How it feels to lose the perfect game of cricket

The Black Caps were a critical part of what is probably the greatest game of cricket ever played, writes Duncan Greive. Is that enough to get over having lost it?

It’s hard to imagine a more hollow consolation than having played the crucial supporting role in the greatest game of cricket any of us will likely ever see. For England to feel this moment, New Zealand had to chart an impossible course at a macro level – the promise and slow decline of our batting, the beautiful ratcheting of our innings in the field. 

Yet the tidal flow of this final is likely already forgotten due to the wrenching twists of the final few deliveries, and the nauseating super over to conclude this absurd, unscriptable conclusion. Trent Boult alone participated in at least three career-defining plays within minutes – the boundary catch of Stokes which turned into a six, and the two infinitely calm runouts which in any sane world would have ended the game.

The sides were so tightly entwined on the field that it was entirely fitting that Stokes, a player to whom both sides could lay plausible claim, effectively decided the final. And he did so by the barest of margins, playing for an English team which was inspired by Brendon McCullum’s blazing batting and captaincy of the 2015 World Cup, while winning in a near-facsimile of the game of inches which has defined Williamson’s leadership and batting during this World Cup.

The game began in a familiar style, with New Zealand daring to dream that Guptill would break out of this funk, before another diffident dismissal. Typically, this led not to capitulation but to an increasingly ebullient rebuild. While the key combatants were different – Nicholls and Latham played the roles of Williamson and Taylor – the end result was near identical to that of the semi-final against India. A score below expectations but which felt close enough to par that memories of the abject failure at the MCG were cast well aside.

Boult and Henry opened the bowling as well as they did against India, but the ball slipped past the bat instead of clipping it, chances just out of reach rather than shockingly grasped. Still, aside from a crushing caught and bowled chance dropped by an otherwise extraordinary de Grandhomme, New Zealand never let that ferocious upper order loosen its shoulders.

The first partnership to really stick was Stokes and Buttler, who were in control but never quite able to dominate. When Buttler fell with the line within sight, the game swung back toward New Zealand, and in truth the pendulum never really returned.

So how did New Zealand contrive to lose? Through a series of events which it seems fair to state will never be replicated as long as the game is played. A boundary glancing off an outstretched bat is something many fervent fans will only rarely have seen, and never at such a crucial stage of a game. Let alone one of this magnitude. The way runs and wickets broke agonisingly back and forth was pure sports movie cliche.
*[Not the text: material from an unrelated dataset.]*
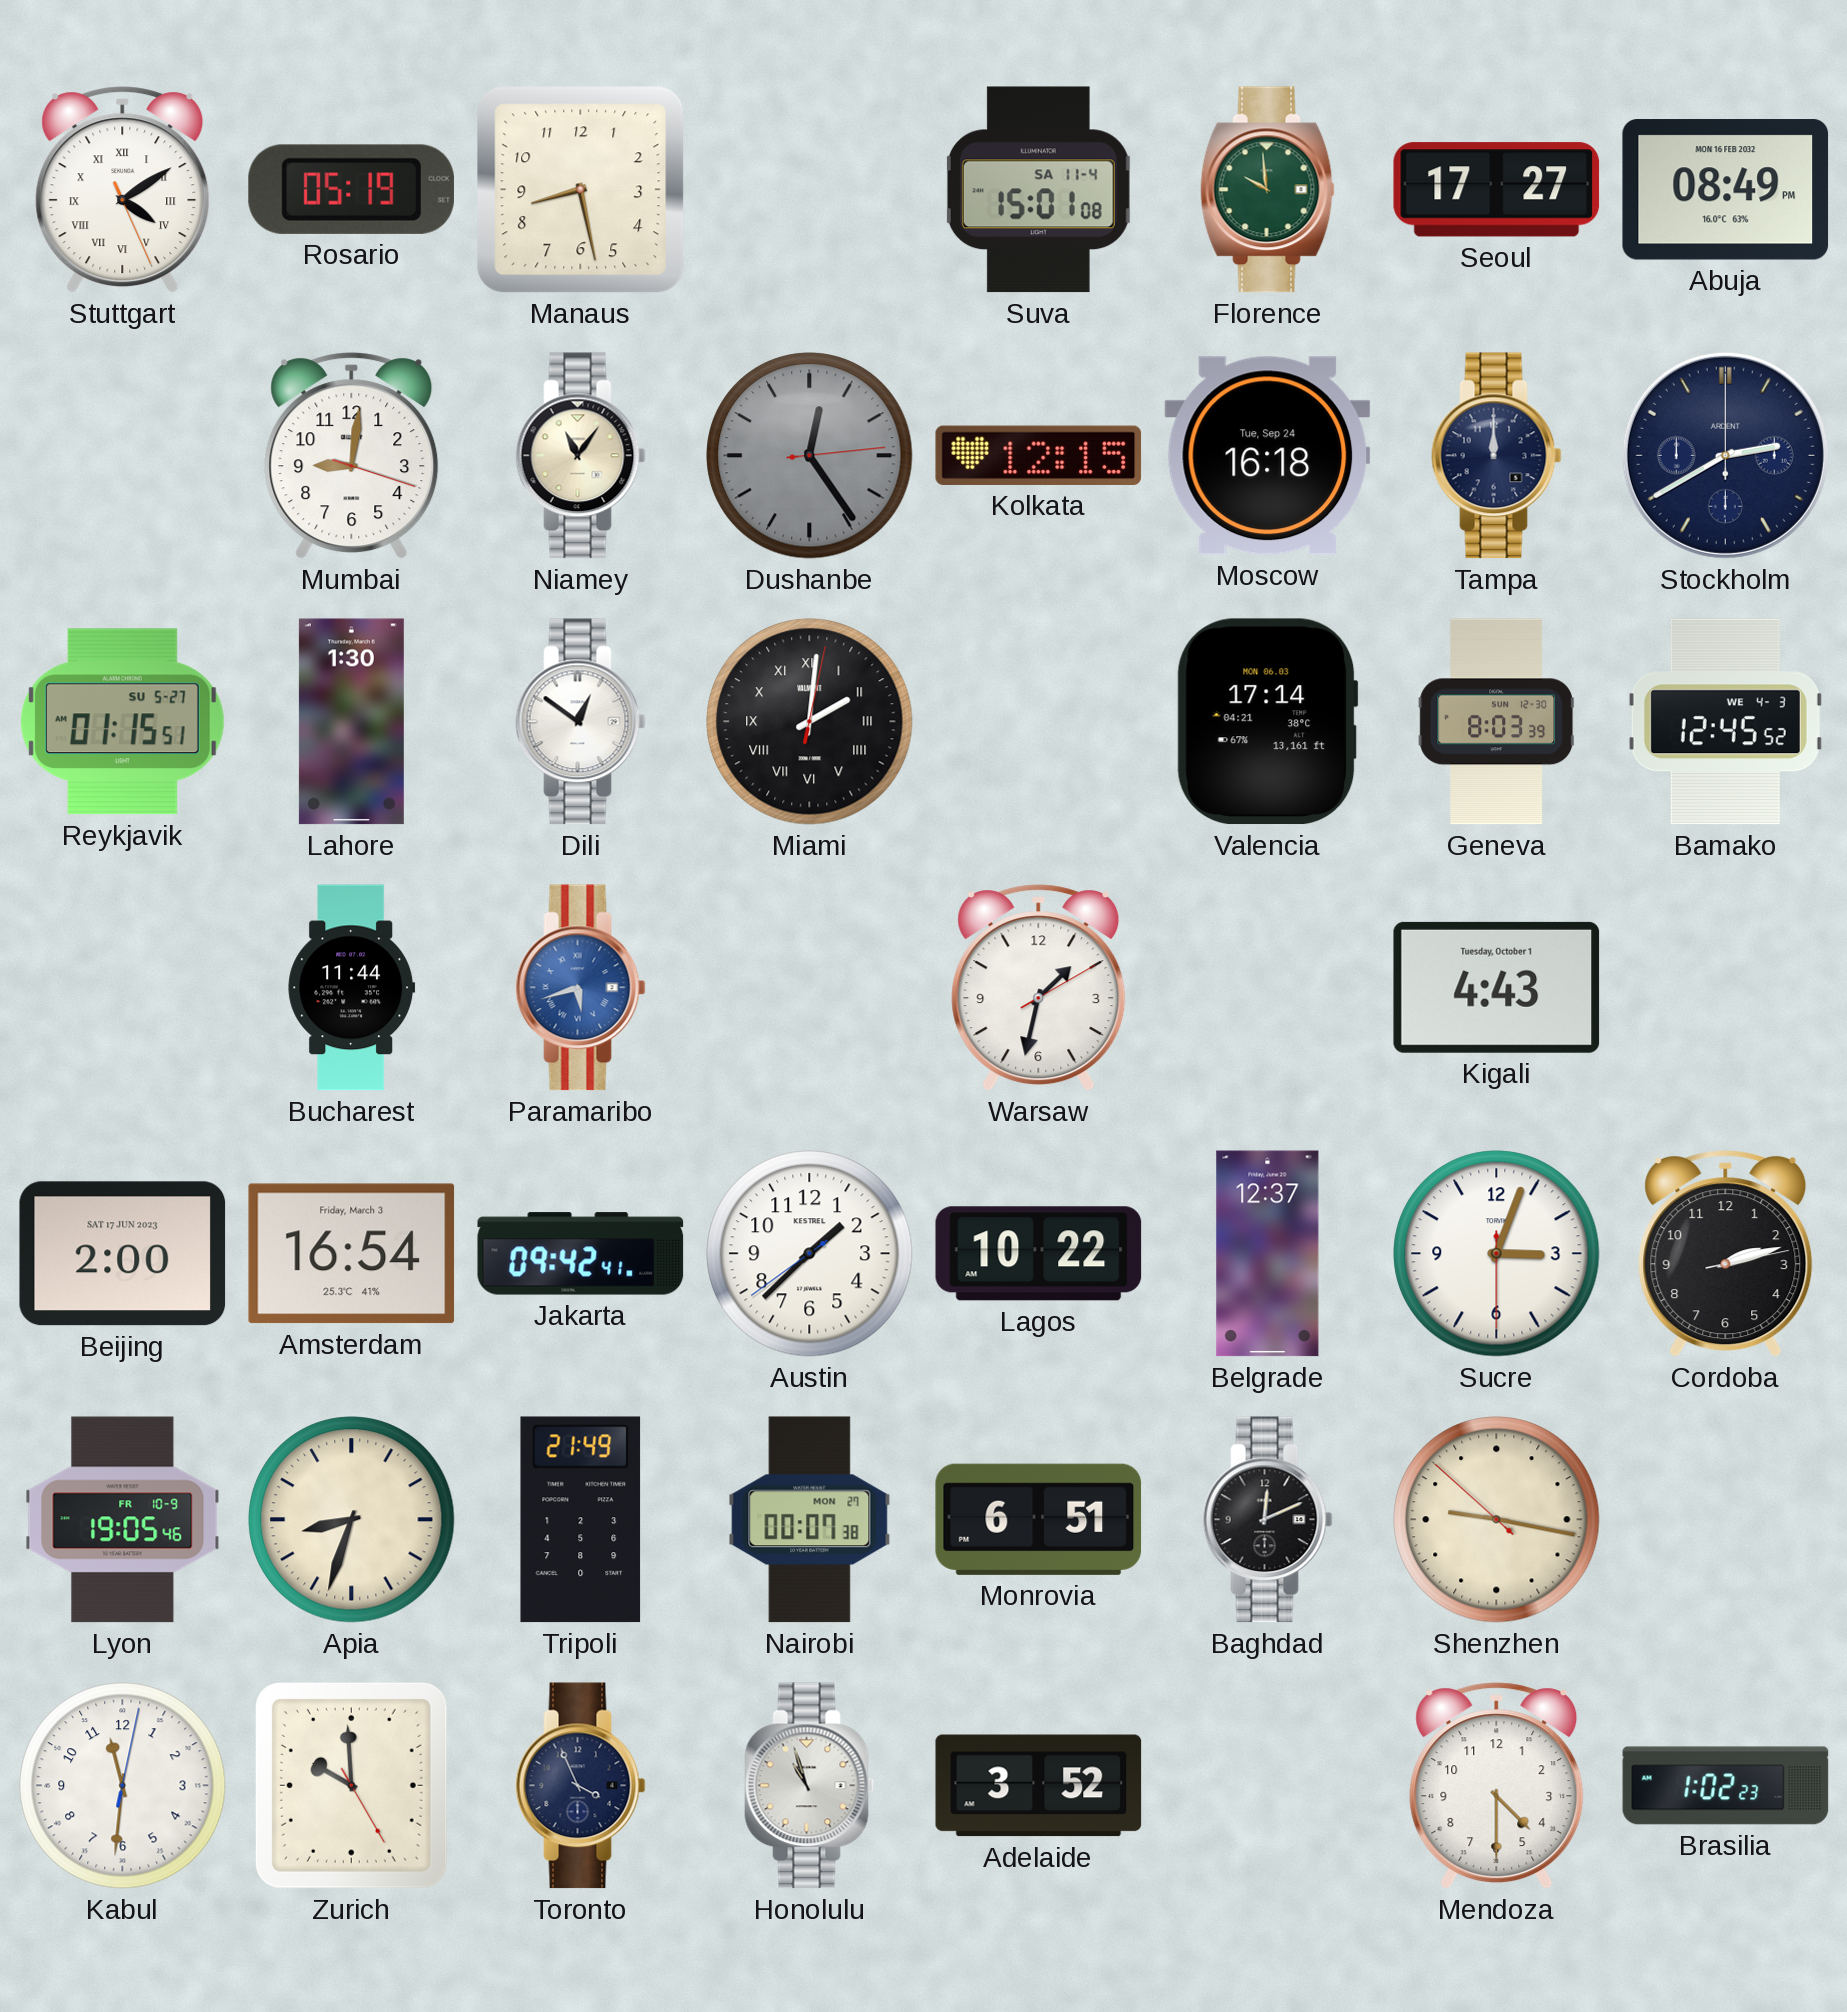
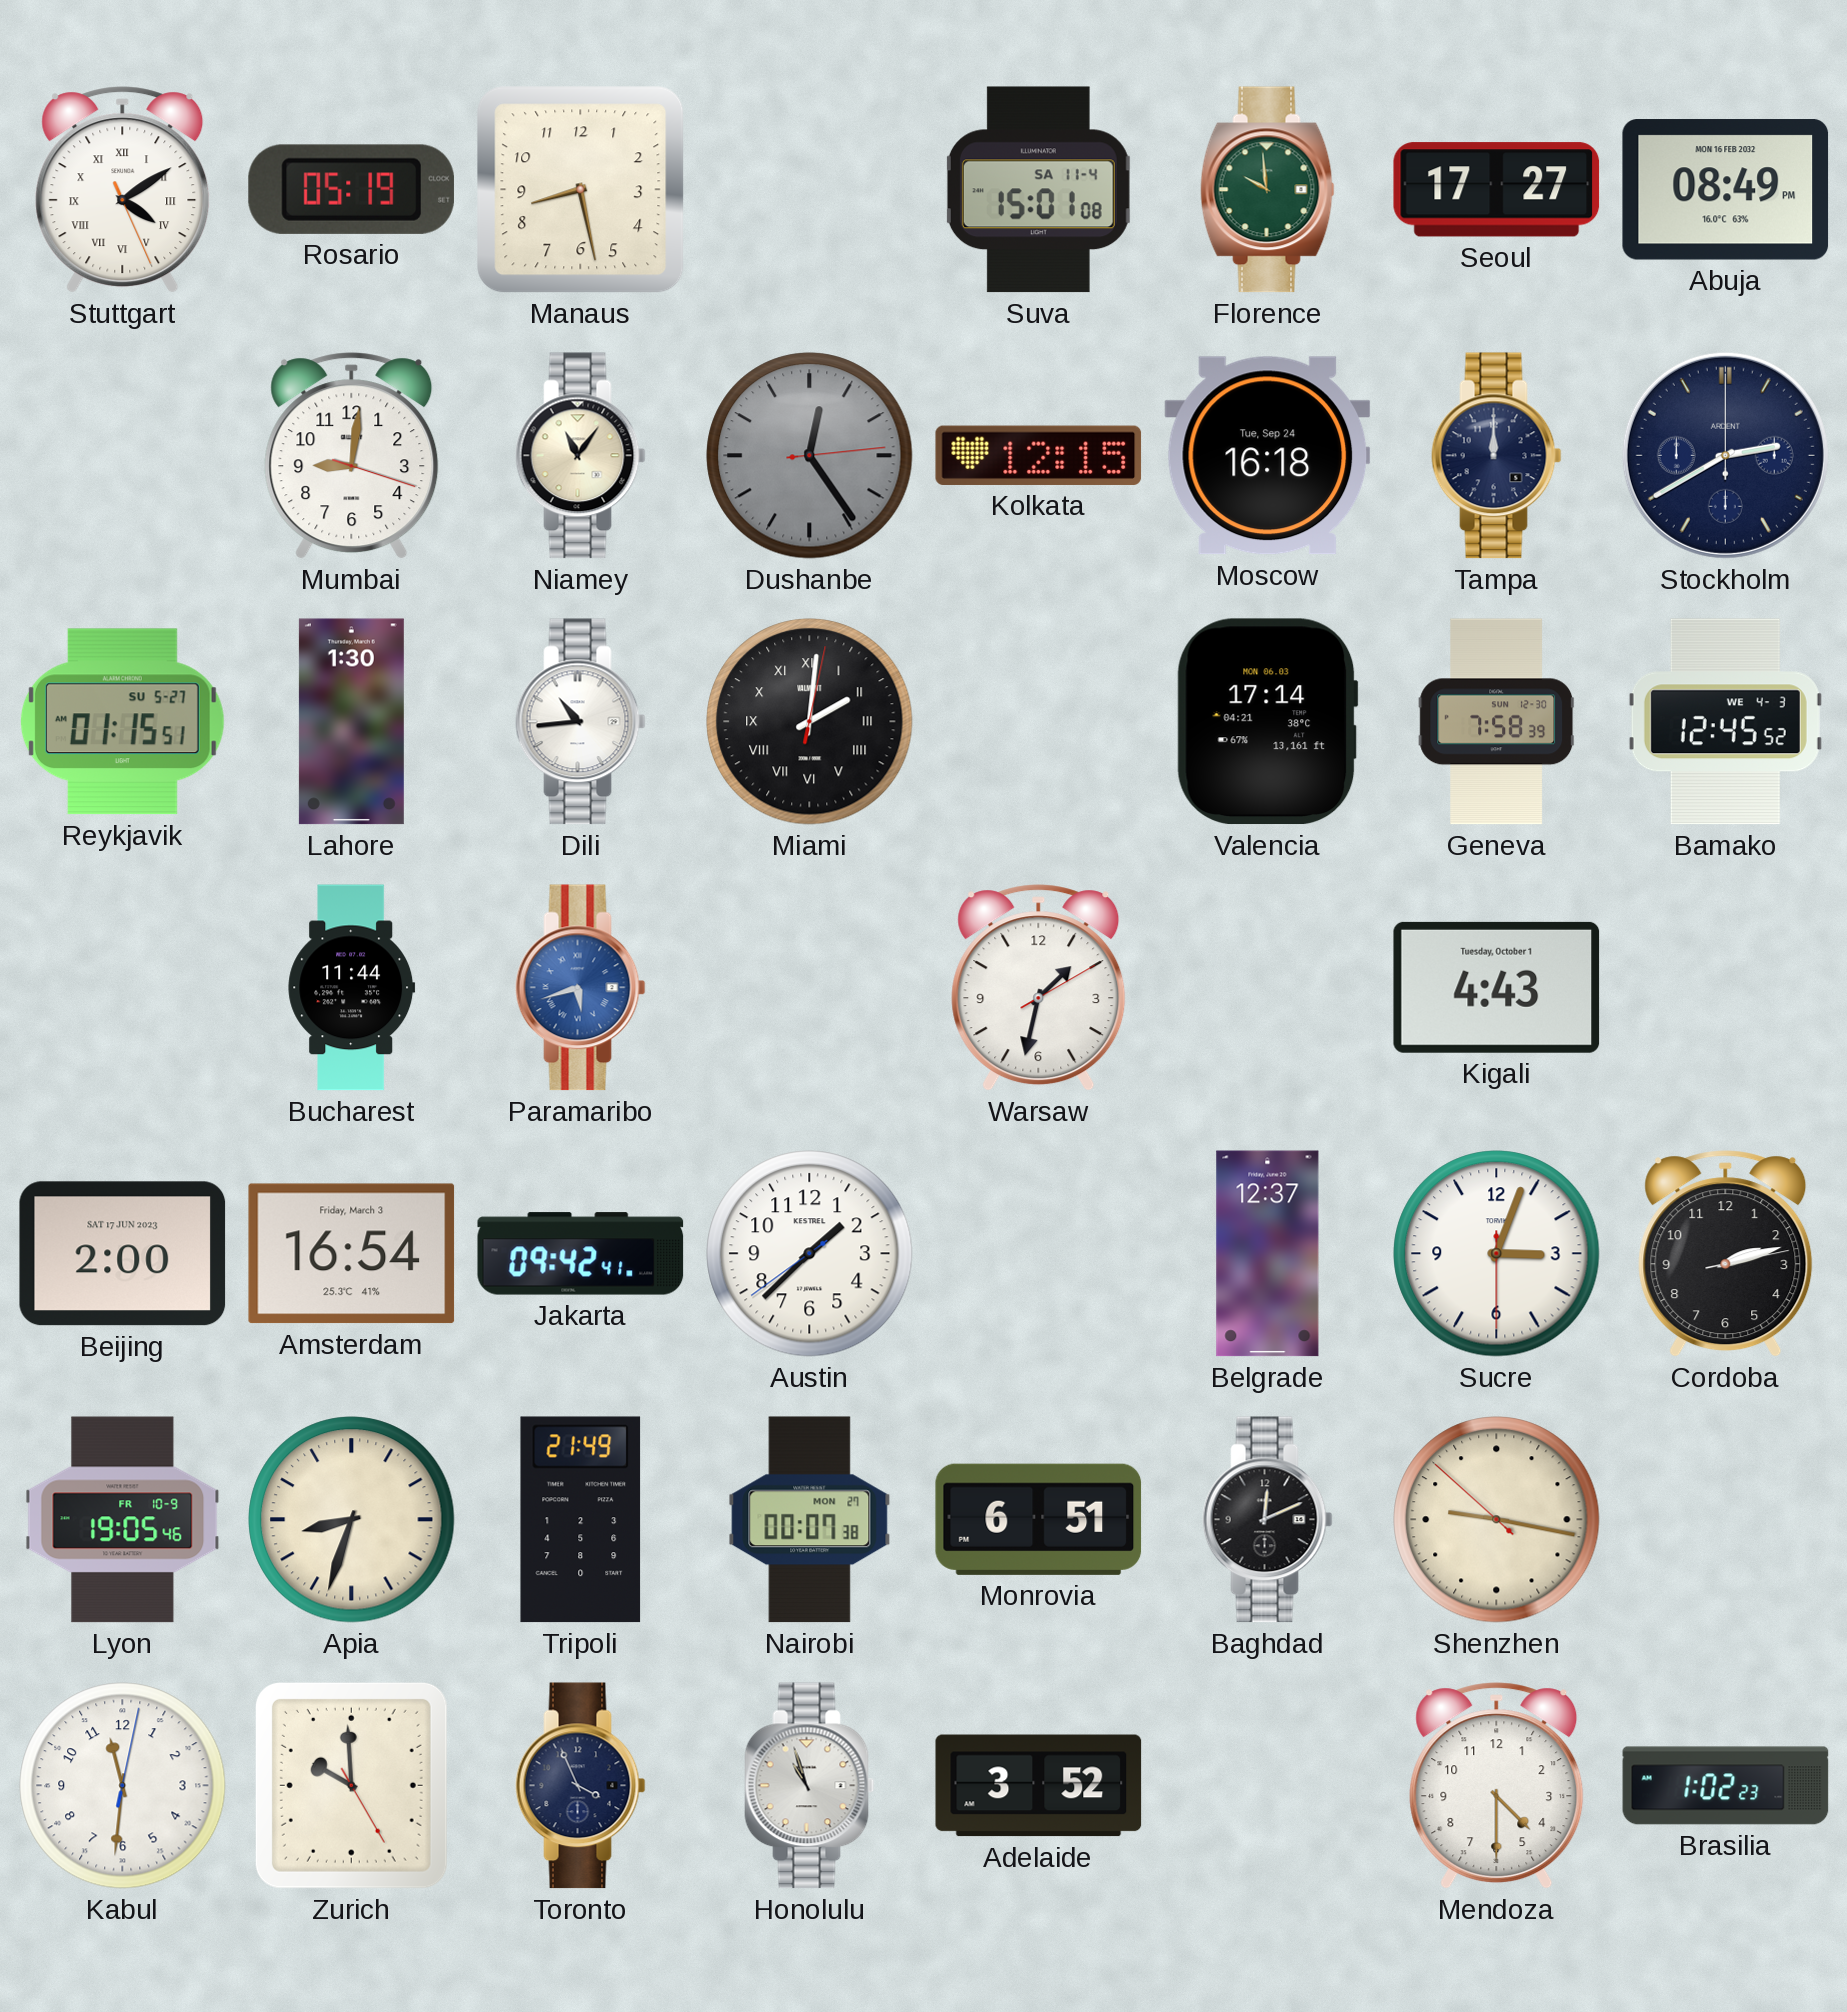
Dili: 12:51 -> 10:44
Geneva: 8:03 -> 7:58
Lagos: 10:22 -> none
The tie the only appropriate result. The super over necessary but avowedly evil.

When it finally ended, the game had gone long past the natural emotional range of most fans. I wasn’t meant to write this report – my colleague Simon Day demurred. “I’ve got nothing bro. I’m a desert. I’m empty.”

Less than an hour later, those three sentences describe me perfectly. (In fact, listen to the first 30 seconds of the embedded episode of our cricket podcast The Offspin to hear Day capture how we’re all feeling). Yet even as this very specific sporting hell was staggering to its conclusion, much of the time with the odds in our favour, I was conscious that this game was different. That its winner was capriciously chosen, and its loser as critical to its narrative. 

That for once the victor was truly selected by chance, and that to have been part of this freakish dance was better than the winning of most world championships. 

At least, that’s the story I’m telling myself now as I try and go to sleep. A lie of necessity to defend a battered sporting psyche, after an utterly perfect match with an entirely devastating conclusion.